**What you will do**
Everything from the line containing "buvo atidėtas neribotam" through the line containing "čempionatai ir tautų spartakiados." in the listing below should be copied exactly, and nothing more.

**Data for this exercise**
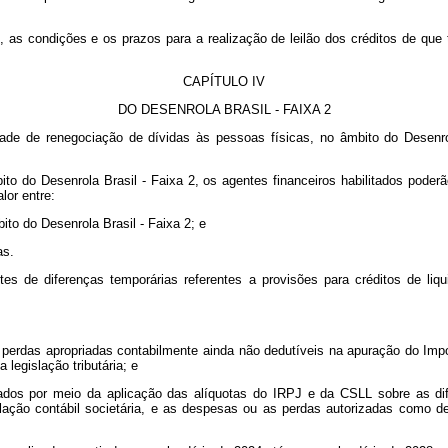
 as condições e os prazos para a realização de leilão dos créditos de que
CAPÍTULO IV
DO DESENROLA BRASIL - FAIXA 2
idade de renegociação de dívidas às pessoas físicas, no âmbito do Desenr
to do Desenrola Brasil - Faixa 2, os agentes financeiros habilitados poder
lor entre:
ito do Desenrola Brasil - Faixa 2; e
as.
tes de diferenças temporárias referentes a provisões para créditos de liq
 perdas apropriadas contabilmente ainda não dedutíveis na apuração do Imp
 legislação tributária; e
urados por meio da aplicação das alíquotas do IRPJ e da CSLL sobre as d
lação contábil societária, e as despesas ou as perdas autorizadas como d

--

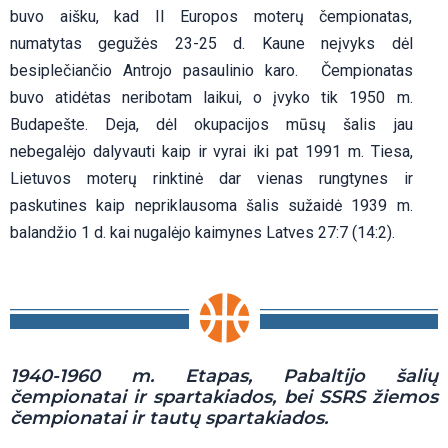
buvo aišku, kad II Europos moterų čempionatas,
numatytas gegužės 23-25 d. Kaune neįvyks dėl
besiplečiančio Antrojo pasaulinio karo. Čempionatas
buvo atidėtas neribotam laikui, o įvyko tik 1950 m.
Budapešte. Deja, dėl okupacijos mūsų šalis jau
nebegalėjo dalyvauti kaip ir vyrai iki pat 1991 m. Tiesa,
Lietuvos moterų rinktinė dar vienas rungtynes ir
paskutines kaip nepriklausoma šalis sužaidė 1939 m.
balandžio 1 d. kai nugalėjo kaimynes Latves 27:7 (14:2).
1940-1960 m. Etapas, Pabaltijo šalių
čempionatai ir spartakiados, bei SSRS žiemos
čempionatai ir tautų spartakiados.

**Finished exercise**
buvo atidėtas neribotam laikui, o įvyko tik 1950 m.
Budapešte. Deja, dėl okupacijos mūsų šalis jau
nebegalėjo dalyvauti kaip ir vyrai iki pat 1991 m. Tiesa,
Lietuvos moterų rinktinė dar vienas rungtynes ir
paskutines kaip nepriklausoma šalis sužaidė 1939 m.
balandžio 1 d. kai nugalėjo kaimynes Latves 27:7 (14:2).
1940-1960 m. Etapas, Pabaltijo šalių
čempionatai ir spartakiados, bei SSRS žiemos
čempionatai ir tautų spartakiados.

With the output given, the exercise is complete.